Now then: with these stipulations (only four of them!), we found it nearly impossible to come up with a name.
For a while, Andrew was at the top of our list, until we discovered its religious significance. Theodore was also at the top of our list at one point, but we simply didn't like any of the common nicknames for Theodore.
Nolan is a family name on Paulette's side, particularly drawing from Irish family members. We both have Irish grandparents, so going with an Irish theme felt right to both of us. It's easy to spell right on the first try, even though it's not one of the most common names in the US. It's meaning, in Irish, is "noble; faithful." Those are virtues we can happily endorse. (Most other Irish names mean "stout warrior" or "brave warrior" or "fearless warrior" or "drinks too much".) We are unaware of any religious significance attached to the name. And neither of us have any immediate family members who share that first name (although, alas, one brother does have it as a middle name -- we let that slide).

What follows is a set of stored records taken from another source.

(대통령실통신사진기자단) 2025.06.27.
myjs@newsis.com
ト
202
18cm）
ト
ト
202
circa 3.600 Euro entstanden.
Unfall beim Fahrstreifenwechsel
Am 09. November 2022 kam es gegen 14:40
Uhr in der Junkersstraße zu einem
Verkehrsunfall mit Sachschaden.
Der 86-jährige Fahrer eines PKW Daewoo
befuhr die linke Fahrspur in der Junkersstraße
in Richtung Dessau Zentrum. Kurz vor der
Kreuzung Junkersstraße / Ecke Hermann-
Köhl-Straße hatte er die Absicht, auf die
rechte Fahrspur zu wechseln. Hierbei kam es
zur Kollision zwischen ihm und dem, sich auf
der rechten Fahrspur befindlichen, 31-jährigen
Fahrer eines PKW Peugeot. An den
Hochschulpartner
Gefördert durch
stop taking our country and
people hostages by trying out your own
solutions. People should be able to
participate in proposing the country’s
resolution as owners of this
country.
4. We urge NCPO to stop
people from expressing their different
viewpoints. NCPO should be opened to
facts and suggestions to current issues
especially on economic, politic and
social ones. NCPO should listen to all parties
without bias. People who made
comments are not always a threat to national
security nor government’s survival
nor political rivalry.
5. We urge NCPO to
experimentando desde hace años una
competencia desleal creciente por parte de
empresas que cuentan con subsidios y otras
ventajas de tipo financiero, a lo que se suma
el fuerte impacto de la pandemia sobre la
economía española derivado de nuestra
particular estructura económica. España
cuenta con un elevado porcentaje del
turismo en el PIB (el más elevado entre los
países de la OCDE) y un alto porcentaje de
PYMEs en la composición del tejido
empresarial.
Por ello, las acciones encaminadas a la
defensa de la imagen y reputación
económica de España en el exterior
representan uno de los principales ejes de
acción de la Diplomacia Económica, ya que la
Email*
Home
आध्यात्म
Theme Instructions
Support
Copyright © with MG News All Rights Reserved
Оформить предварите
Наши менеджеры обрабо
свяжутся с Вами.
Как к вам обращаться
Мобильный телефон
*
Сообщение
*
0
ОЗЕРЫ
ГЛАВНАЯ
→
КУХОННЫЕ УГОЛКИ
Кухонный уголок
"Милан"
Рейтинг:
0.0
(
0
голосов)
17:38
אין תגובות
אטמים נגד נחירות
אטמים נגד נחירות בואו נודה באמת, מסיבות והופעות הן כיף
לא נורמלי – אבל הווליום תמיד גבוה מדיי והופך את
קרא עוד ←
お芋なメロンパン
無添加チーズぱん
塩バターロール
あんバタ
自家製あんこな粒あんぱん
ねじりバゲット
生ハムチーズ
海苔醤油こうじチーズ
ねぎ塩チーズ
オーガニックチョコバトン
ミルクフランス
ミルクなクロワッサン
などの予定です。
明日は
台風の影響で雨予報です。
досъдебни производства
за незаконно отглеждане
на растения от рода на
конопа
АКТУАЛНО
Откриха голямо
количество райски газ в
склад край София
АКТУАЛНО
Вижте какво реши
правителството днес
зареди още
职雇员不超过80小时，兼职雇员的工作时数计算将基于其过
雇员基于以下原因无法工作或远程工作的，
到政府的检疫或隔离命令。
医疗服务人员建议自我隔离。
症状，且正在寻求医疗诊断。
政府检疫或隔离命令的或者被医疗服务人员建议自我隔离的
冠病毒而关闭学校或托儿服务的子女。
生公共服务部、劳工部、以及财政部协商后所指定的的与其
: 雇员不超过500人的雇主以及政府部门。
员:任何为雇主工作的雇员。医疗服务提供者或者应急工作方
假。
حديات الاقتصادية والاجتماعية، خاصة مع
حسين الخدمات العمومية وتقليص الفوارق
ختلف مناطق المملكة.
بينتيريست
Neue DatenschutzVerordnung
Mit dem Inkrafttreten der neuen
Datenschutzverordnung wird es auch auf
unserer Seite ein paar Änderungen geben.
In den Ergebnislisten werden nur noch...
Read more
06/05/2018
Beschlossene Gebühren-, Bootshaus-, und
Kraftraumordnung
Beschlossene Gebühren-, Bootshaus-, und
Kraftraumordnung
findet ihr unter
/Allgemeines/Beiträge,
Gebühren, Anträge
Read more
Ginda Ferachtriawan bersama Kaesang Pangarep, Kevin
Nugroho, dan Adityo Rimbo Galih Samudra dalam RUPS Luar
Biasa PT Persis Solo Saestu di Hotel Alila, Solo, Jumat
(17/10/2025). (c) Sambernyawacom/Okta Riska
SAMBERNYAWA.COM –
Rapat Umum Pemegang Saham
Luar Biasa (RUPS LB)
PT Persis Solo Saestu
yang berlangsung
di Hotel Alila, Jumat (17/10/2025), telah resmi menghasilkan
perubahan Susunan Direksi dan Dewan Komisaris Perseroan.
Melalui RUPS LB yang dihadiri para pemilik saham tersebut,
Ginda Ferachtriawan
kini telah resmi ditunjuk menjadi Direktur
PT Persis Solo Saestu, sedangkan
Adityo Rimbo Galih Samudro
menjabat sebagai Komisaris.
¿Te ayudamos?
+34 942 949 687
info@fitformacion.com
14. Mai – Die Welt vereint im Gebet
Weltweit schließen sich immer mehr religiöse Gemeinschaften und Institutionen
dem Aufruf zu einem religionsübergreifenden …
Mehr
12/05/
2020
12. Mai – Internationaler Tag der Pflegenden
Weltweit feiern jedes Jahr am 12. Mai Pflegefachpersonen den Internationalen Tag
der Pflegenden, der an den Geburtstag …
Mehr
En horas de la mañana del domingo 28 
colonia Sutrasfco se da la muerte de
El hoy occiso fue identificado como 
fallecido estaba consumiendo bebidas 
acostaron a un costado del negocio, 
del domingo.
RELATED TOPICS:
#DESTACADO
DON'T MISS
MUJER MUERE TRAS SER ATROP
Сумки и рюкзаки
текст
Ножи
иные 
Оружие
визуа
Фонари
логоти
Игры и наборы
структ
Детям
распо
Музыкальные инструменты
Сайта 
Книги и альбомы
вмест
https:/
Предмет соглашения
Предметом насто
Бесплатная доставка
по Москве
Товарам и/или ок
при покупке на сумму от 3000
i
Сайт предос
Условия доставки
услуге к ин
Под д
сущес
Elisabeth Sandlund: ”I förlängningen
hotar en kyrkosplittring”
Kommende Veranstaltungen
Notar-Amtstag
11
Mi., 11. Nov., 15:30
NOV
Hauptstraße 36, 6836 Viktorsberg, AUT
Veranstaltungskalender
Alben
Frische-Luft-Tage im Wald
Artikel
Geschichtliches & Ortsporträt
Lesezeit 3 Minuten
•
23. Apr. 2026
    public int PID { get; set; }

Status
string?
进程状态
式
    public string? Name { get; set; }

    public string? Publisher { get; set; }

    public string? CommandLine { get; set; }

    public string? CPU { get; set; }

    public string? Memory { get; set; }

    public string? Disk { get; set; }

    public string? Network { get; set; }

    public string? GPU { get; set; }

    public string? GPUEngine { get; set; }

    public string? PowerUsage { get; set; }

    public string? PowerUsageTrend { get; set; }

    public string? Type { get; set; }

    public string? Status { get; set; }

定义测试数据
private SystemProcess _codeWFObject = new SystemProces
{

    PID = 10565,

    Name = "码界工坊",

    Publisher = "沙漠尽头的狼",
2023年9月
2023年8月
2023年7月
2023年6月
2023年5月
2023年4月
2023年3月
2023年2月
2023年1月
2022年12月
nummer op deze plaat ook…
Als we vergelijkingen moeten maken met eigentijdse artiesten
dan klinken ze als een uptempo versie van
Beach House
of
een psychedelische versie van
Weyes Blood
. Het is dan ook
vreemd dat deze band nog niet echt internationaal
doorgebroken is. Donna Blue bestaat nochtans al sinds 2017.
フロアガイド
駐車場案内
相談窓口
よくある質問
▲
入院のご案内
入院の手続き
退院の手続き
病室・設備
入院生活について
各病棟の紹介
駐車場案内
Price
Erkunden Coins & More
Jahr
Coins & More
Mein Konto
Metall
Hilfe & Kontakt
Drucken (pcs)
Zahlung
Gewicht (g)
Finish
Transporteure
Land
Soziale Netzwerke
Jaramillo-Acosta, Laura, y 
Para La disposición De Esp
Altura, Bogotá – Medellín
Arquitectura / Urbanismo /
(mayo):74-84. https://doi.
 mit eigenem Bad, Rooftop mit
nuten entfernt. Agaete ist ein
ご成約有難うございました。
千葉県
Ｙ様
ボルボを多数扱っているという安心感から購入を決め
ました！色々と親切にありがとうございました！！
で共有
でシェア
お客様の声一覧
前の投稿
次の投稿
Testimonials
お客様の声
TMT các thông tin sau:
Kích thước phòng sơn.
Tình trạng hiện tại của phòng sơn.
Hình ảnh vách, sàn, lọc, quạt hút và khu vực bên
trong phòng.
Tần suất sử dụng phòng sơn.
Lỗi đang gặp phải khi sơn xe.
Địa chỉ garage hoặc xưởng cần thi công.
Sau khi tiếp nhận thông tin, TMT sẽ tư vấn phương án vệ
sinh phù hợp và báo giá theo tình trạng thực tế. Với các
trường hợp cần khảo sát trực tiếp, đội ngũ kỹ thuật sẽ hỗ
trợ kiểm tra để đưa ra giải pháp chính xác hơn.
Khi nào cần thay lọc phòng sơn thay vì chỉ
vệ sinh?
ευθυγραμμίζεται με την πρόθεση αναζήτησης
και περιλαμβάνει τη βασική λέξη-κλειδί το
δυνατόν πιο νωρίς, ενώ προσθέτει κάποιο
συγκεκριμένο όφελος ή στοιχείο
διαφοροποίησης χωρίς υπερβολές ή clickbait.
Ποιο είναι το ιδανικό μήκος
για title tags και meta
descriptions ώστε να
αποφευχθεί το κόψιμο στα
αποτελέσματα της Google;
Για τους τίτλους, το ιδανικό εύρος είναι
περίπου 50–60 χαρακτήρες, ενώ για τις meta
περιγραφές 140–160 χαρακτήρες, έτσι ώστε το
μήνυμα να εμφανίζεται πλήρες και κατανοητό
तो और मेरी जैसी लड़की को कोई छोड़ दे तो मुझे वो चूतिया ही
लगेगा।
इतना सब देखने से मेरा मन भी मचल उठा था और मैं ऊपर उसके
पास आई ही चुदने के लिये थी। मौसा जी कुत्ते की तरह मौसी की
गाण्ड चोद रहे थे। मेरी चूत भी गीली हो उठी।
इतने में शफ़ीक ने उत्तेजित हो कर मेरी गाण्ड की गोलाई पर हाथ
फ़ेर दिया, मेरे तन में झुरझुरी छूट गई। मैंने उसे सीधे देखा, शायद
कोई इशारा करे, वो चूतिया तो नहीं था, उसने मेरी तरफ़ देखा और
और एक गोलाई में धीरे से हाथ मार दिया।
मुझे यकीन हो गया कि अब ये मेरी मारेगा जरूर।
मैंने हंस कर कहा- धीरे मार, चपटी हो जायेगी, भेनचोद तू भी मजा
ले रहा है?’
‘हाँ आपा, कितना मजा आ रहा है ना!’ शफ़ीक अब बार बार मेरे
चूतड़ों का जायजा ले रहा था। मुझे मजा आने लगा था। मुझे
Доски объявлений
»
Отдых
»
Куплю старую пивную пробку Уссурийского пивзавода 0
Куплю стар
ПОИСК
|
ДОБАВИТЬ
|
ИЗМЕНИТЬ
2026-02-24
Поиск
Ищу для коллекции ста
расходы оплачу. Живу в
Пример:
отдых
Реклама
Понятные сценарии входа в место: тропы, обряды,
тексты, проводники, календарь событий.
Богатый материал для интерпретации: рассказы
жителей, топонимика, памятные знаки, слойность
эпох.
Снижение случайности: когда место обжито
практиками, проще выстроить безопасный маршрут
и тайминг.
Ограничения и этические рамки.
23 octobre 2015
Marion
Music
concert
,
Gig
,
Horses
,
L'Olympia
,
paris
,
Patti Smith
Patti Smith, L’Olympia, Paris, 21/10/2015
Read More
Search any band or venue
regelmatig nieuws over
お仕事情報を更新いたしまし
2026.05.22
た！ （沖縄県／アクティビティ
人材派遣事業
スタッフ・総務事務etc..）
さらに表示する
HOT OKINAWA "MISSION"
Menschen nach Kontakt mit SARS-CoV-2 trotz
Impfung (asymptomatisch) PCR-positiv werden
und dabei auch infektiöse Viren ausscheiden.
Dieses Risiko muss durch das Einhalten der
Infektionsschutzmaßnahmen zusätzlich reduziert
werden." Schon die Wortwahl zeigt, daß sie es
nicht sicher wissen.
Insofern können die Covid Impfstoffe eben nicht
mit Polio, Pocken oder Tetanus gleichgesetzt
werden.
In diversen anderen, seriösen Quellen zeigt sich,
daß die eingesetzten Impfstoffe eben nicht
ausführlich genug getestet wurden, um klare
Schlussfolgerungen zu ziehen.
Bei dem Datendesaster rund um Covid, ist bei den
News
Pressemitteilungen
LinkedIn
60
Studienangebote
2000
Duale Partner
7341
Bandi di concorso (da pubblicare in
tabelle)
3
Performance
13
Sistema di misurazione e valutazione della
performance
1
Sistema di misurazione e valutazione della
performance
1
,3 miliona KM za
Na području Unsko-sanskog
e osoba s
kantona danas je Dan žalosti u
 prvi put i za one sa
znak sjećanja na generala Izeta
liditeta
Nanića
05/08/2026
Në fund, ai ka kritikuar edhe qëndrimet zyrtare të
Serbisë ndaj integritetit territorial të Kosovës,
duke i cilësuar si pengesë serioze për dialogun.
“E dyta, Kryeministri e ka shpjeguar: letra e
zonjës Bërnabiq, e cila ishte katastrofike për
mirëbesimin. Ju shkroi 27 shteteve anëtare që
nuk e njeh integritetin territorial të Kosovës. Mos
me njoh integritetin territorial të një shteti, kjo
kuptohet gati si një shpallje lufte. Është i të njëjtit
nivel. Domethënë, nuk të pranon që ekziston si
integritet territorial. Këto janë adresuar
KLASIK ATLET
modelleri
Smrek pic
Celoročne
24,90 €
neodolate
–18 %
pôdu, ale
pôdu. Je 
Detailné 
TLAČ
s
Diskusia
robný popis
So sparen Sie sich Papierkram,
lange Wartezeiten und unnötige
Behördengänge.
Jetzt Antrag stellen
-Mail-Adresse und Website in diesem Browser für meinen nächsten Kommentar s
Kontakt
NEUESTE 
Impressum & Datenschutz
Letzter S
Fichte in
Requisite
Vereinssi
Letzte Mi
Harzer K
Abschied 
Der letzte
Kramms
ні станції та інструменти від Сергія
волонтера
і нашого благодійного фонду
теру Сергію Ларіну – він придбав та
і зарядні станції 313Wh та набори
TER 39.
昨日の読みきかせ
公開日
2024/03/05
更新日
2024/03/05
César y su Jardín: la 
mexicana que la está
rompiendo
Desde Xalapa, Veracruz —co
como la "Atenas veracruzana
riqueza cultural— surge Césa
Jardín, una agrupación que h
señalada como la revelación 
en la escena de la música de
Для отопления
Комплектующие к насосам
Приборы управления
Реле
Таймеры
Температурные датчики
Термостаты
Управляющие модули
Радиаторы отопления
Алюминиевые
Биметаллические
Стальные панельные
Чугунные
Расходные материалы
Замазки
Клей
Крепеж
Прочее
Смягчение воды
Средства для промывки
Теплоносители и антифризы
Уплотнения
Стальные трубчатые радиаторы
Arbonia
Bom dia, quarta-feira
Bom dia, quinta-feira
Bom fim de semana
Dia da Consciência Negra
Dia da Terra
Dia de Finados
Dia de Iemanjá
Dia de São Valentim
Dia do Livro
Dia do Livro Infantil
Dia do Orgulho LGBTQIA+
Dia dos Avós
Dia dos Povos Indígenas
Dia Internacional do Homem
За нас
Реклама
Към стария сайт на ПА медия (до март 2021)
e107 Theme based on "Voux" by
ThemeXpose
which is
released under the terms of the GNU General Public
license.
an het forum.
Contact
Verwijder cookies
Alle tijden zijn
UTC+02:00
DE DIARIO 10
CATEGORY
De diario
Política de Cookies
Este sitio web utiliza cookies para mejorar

His middle name? Well, since Abraham was out of the running this time (rule number three), we opted to pay homage to another stand-out American president: Theodore Roosevelt. In other words, a name synonymous with "bold warrior".
If there should be a Baby 3.0, we will use a different set of rules for picking the name, just as the rules for Name 2.0 were different from the previous time. But that's an if for another time. Right now, we are very happy and very blessed to welcome Nolan Theodore into our lives.
There is, however, a postscript to this naming story...
By complete coincidence -- and I swear that neither of us noticed this until long after we decided upon the names -- I realized recently that the first letters of Alex are "AL" while the last few letters of Nolan are "LAN"... and so, in a very roundabout and accidental sort of way, their names still kinda add up to being a derivative of mine.
April 22, 2005
Between Nolan being on an inversed schedule -- sleep all day and stay up feeding (or, if not feeding, crying to be fed) all night -- and Alex's recurring homesick blues (he likes the new house, but is confused that we haven't returned "home", and so his insecurity at night has ratcheted up a bit), nobody's getting much sleep at Casa Rousselle.
That doesn't stop us from generally doing well during the day. I've been getting back to some level of productivity at work (although, when I tried to kick caffeine a few weeks ago, that was *definitely* the wrong week to try that).
Even Alex is getting into the "professional" act. We went to have our taxes prepared at a certain national chain a couple of weeks ago (just before Nolan arrived), and our appointment was late in the evening so that there were very few people there. Alex watched us working with the accountant, and then went to one of the vacant desks and played out what he saw. The guy was a total professional. And very, very cute about it.
I'll be posting more photos soon of Nolan, I promise. For logistical reasons, I've been unable to download any more photos to my computer just yet. But it will happen soon. Really!
In the meantime, I'm probably drinking twice as much caffeine during the day as I had immediately prior to quitting. This isn't about addiction... except so far as I'm hopelessly addicted to sleep, and the withdrawal symptoms are overwhelming. I may have to eventually go back to sleeping again. THEN, perhaps, I can kick the caffeine. It seems like I need one or the other.
April 28, 2005
What color will his hair be? What color eyes will he have? Will he get along with his older brother? Will he have his mother's eyesight or mine? Will he be athletic? Will he be an extrovert? What kind of temperment will he have? How can I be the best possible father I can be for him? How can I help him to become the best person he can be?
All in good time, grasshopper. All in good time.